On Sunday, the owners of the Ever Given cargo ship, which ran aground in the Suez Canal, have reached an official settlement deal with the Suez Canal Authority regarding compensation for the waterway’s blockage in March, according to the vessel’s insurance company UK Club.
In late June, the involved parties reached an agreement in principle, however, the deal still had to be finalized so that the vessel could be released. Ever Given currently remains anchored in the Great Bitter Lake area, which is the widest section of the canal, with its 23-strong crew aboard.
“The UK Club is pleased to announce that, following the agreement in principle between the parties, and after further meetings with the Suez Canal Authority’s negotiating committee and numerous court hearings, good progress has been made and a formal solution has now been agreed.
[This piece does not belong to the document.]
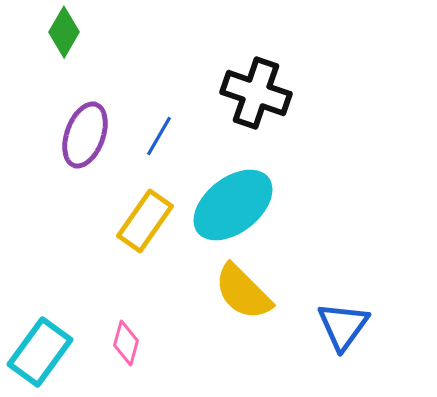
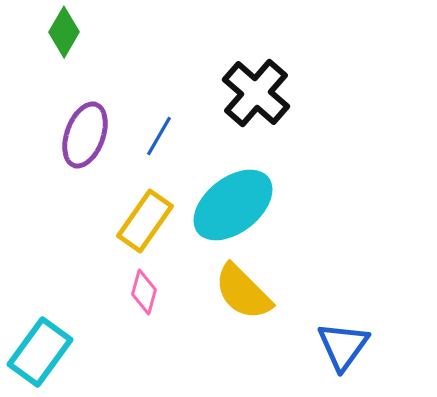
black cross: rotated 22 degrees clockwise
blue triangle: moved 20 px down
pink diamond: moved 18 px right, 51 px up
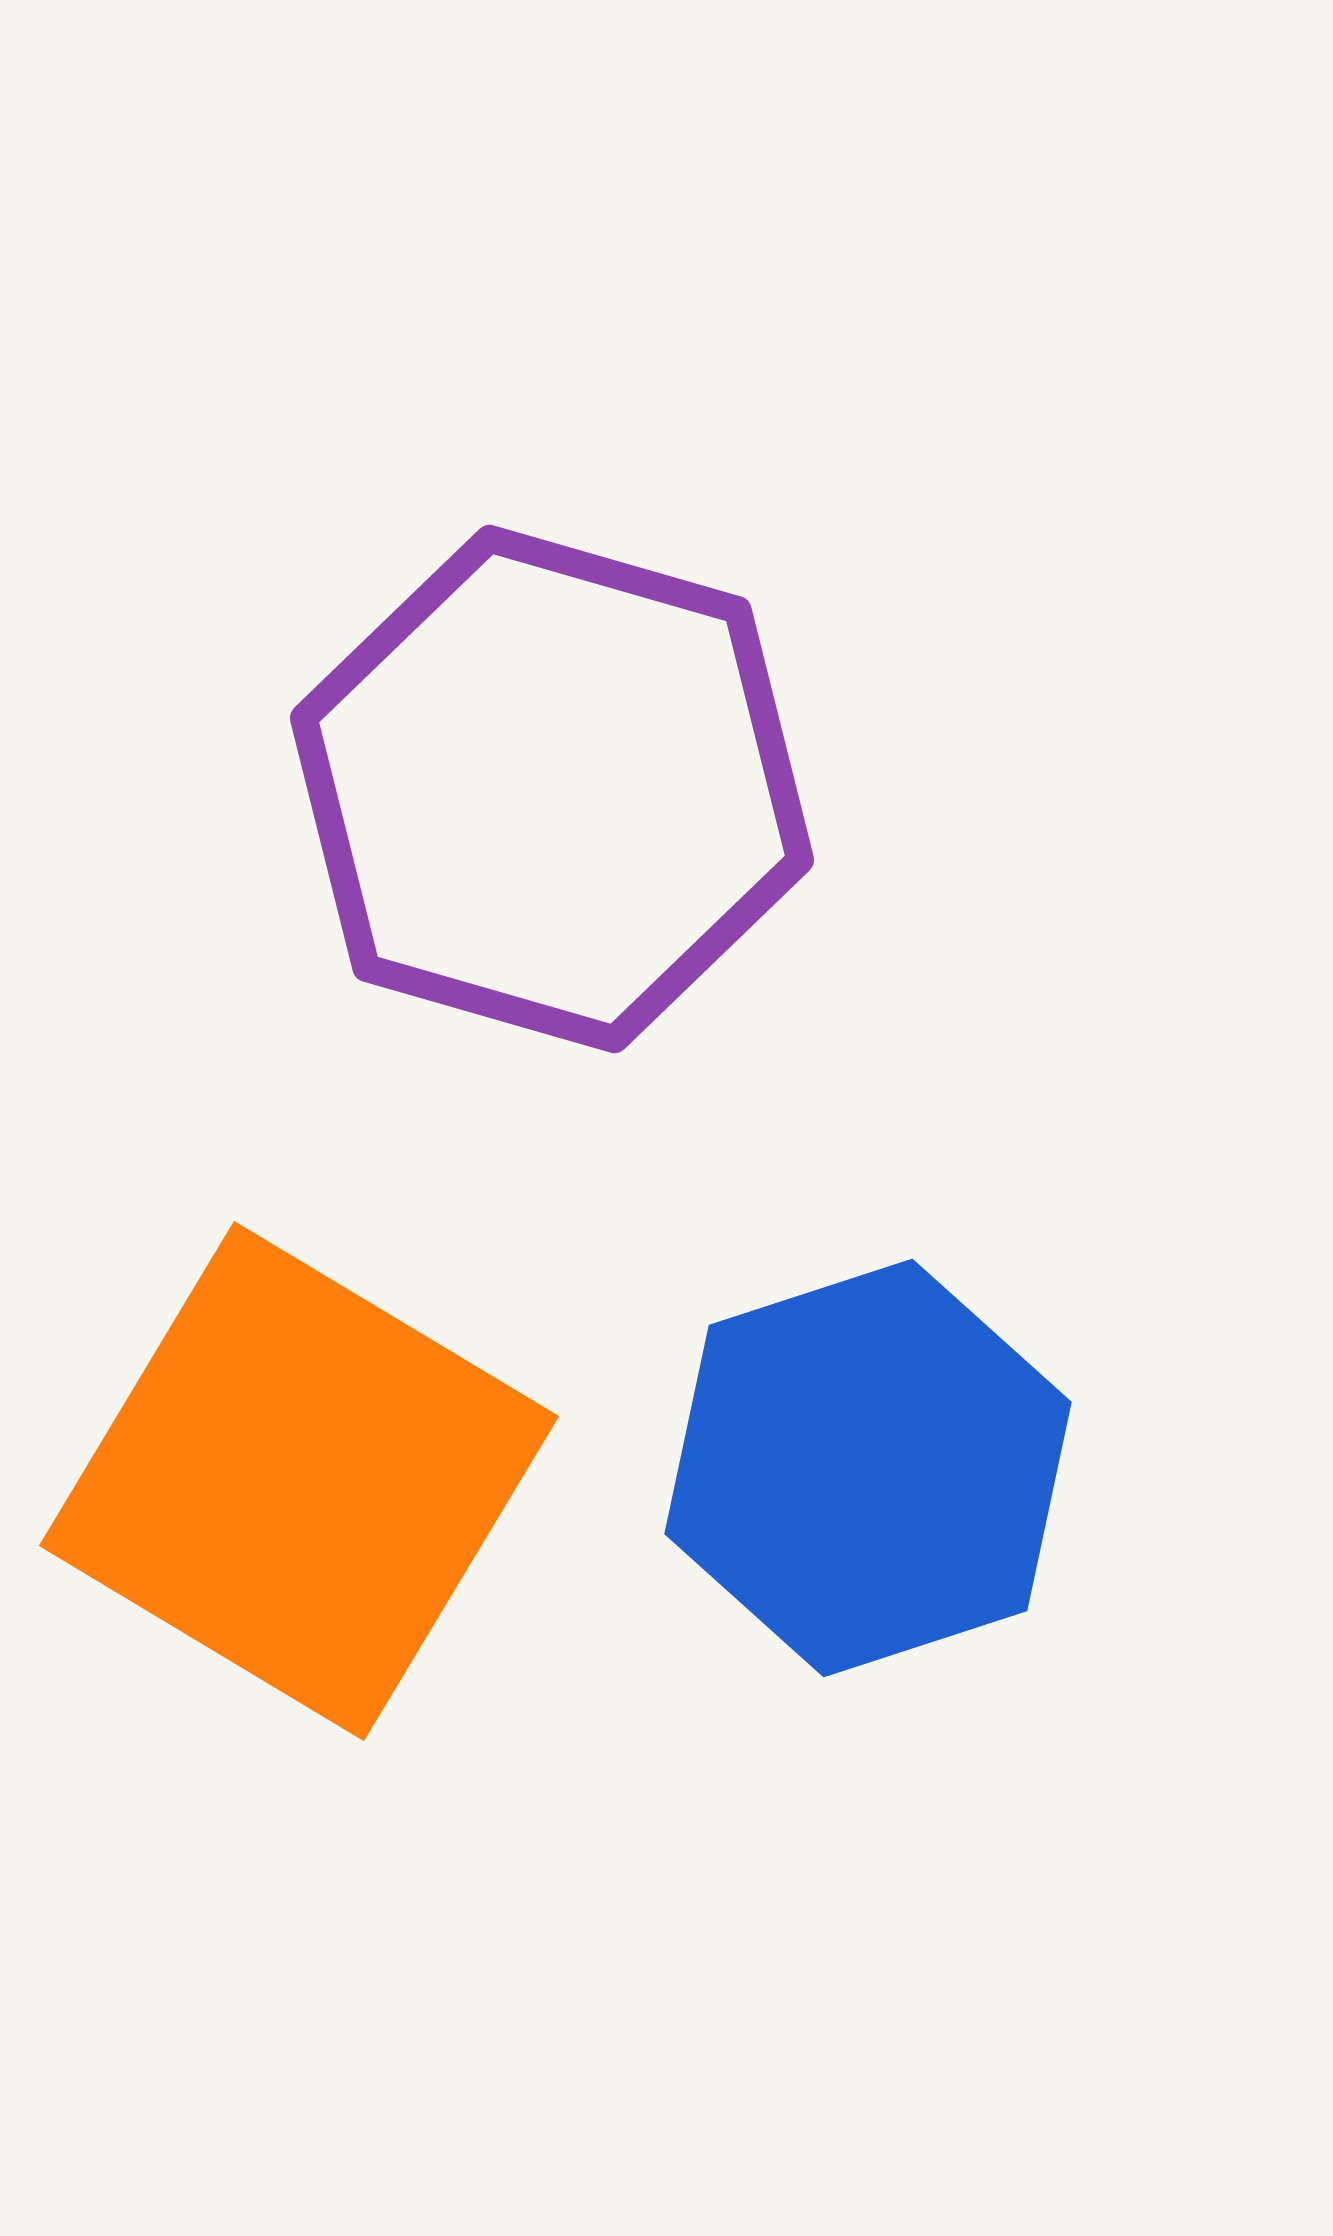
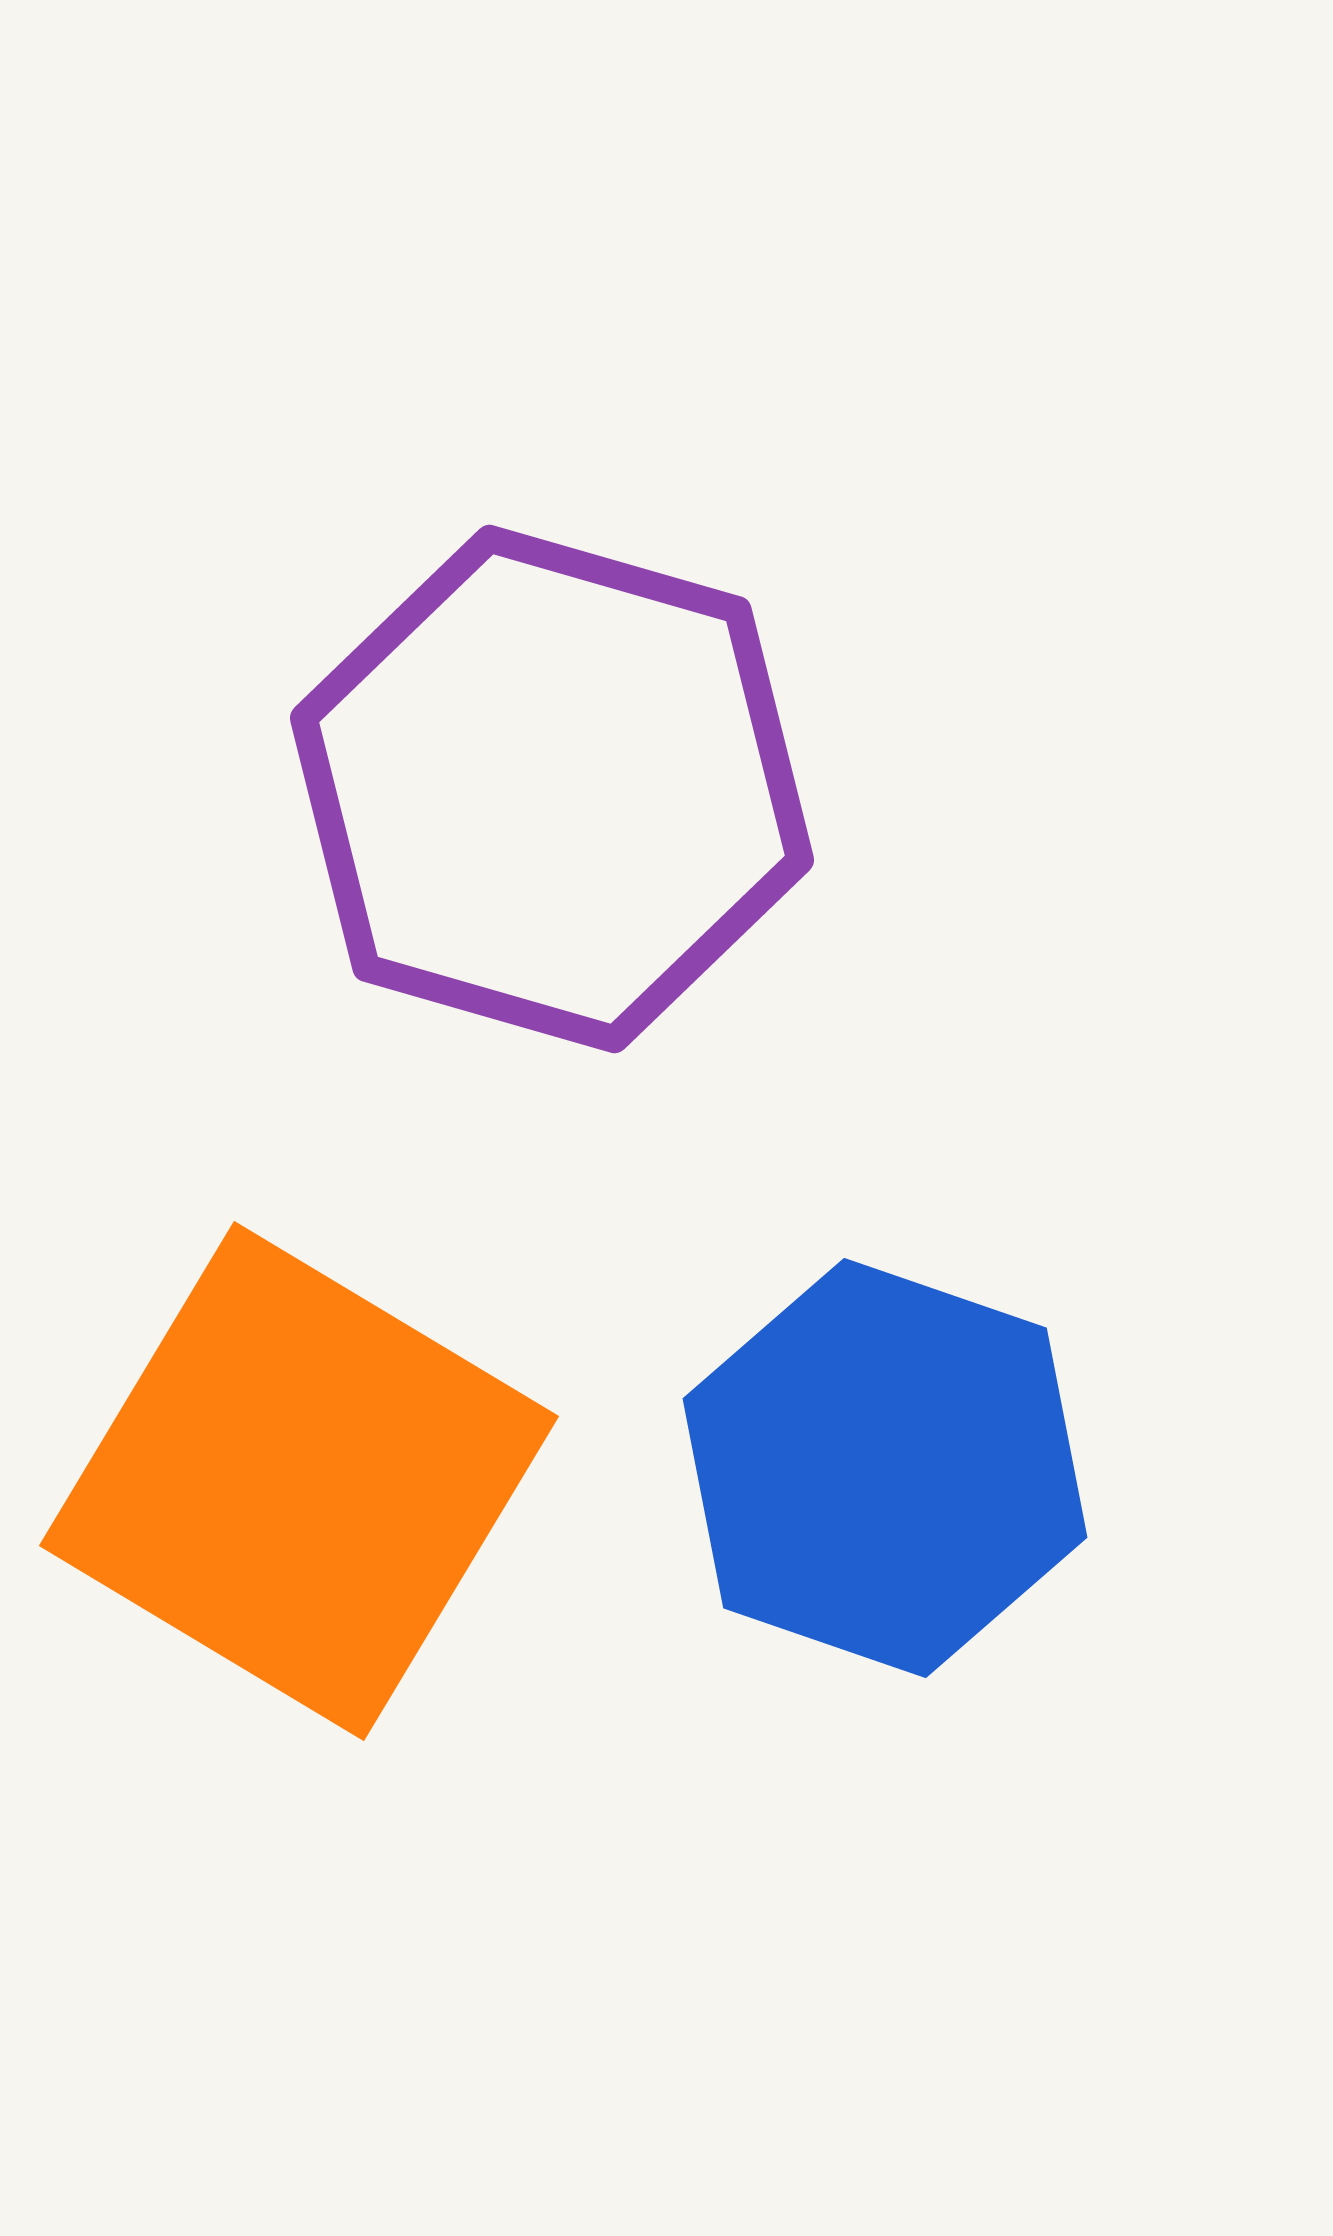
blue hexagon: moved 17 px right; rotated 23 degrees counterclockwise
Preparations for the release of the vessel will be made and an event marking the agreement will be held at the Authority’s headquarters in Ismailia in due course,” the insurance company said in a statement.
The 1,300-feet container ship Ever Given, operated by a Taiwanese firm, ran aground in the Suez Canal on March 23. After days of dredging and towing efforts, it was fully refloated on March 29, unblocking the vital trade link between Europe and Asia.
In April, an Egyptian court ruled to seize the cargo ship until the owner paid around $900 million in compensation to the SCA for salvage and maintenance expenses, as well as lost traffic fees for the six-day blockage. The vessel’s owners appealed the arrest of the ship and its cargo but lost the case.
Egypt had initially demanded over $900 million — a figure that was subsequently reduced to $550 million. Suez Canal said the compensation claim shall cover the cost of tugboats, dredgers, and labour hired to salvage the container ship as well as the loss of revenue while the Egypt canal was blocked.
Shoei Kisen Kaisha Ltd., the owner, and the ship’s insurers both initially offered to only pay $150 million.
Ever Given has blocked the Suez Canal for almost a week in March and disrupted global shipping.